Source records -
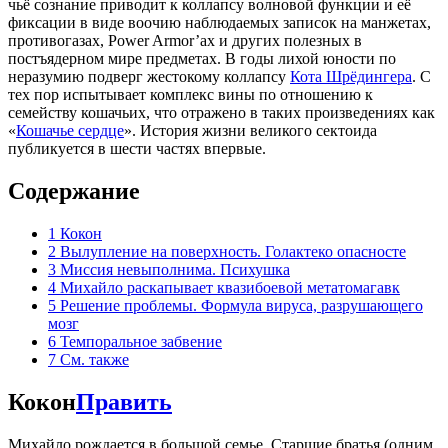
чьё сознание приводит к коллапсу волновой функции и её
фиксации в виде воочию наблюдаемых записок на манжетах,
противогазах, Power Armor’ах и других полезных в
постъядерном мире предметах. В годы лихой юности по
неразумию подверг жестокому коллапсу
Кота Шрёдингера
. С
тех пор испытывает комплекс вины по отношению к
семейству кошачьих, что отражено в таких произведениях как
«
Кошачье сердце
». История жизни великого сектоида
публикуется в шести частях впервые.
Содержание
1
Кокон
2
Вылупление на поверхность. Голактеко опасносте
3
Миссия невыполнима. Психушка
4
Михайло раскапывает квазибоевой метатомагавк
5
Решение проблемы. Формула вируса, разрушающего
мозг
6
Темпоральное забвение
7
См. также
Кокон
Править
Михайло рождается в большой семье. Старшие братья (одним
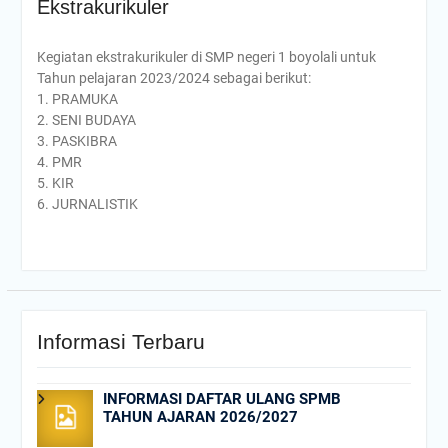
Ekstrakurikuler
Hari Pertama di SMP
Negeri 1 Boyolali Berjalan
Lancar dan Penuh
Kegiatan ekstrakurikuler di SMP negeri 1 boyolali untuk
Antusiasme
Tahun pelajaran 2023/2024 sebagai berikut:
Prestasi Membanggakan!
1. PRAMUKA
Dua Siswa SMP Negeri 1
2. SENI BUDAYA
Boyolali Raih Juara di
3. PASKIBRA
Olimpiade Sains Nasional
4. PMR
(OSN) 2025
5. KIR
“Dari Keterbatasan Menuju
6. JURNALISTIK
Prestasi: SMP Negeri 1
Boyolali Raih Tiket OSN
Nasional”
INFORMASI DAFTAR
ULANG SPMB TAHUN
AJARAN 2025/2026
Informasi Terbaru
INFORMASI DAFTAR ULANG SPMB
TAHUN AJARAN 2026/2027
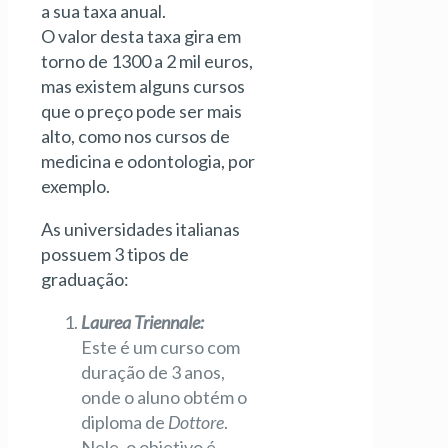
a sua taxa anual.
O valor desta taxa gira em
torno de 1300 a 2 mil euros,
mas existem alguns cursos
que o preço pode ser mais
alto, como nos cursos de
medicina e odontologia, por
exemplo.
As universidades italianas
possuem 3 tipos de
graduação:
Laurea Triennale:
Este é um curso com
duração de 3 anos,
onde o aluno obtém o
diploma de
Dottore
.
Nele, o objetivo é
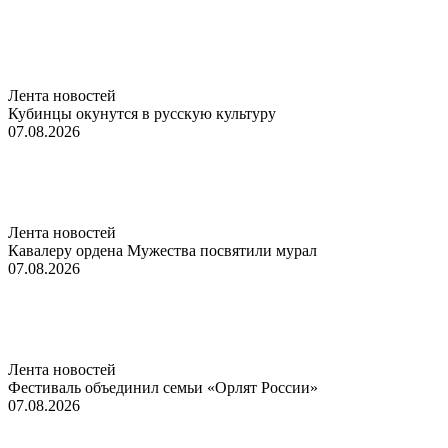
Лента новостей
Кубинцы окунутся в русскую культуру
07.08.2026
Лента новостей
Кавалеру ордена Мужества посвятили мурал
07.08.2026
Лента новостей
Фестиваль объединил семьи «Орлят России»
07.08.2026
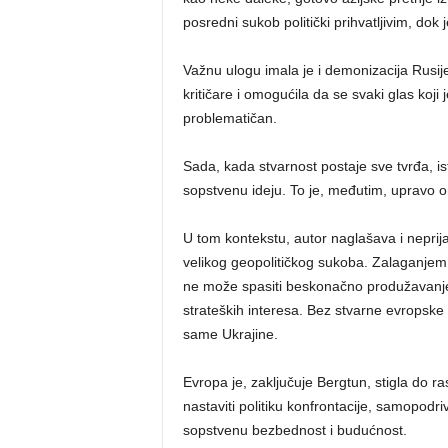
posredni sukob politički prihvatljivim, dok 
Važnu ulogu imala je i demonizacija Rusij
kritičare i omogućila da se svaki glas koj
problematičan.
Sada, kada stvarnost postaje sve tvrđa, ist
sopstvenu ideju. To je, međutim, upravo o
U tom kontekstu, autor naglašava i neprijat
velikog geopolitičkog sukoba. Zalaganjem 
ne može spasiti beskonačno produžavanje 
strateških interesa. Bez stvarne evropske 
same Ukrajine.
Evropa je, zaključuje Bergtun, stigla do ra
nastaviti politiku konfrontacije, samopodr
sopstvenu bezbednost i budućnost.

--

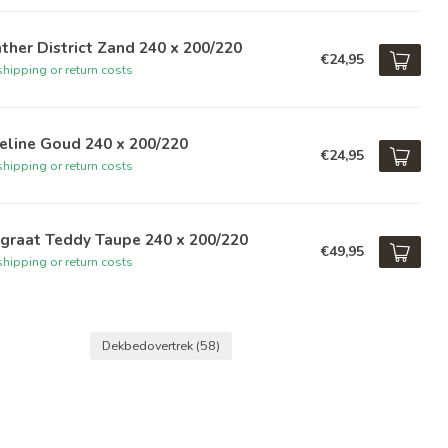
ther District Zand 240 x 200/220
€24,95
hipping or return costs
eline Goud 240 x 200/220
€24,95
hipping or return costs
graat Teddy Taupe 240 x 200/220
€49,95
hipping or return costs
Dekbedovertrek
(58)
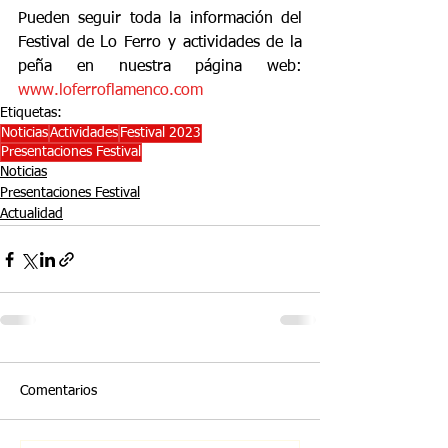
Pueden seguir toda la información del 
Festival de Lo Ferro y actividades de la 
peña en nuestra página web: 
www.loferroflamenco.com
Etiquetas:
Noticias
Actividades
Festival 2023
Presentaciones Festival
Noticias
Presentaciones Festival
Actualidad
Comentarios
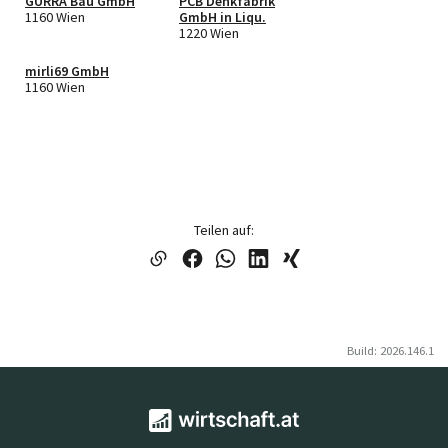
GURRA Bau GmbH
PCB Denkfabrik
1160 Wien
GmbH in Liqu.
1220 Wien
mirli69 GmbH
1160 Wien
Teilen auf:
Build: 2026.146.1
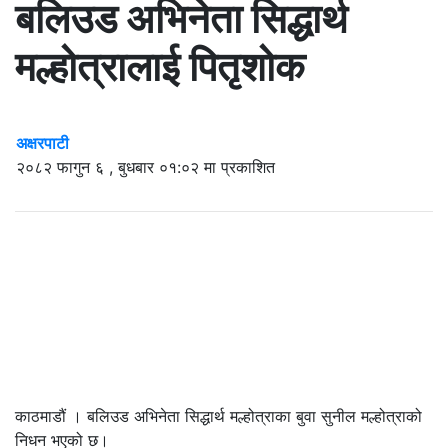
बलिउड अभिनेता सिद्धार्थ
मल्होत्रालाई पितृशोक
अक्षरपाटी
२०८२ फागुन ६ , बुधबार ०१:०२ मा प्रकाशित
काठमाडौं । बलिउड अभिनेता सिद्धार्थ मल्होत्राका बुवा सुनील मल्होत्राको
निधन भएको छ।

GOAL OF THE EXERCISE - Search the entries for "sopstvenu" and copy each matching line.

RESPONSE TO THE EXERCISE -
sopstvenu ideju. To je, međutim, upravo o
sopstvenu bezbednost i budućnost.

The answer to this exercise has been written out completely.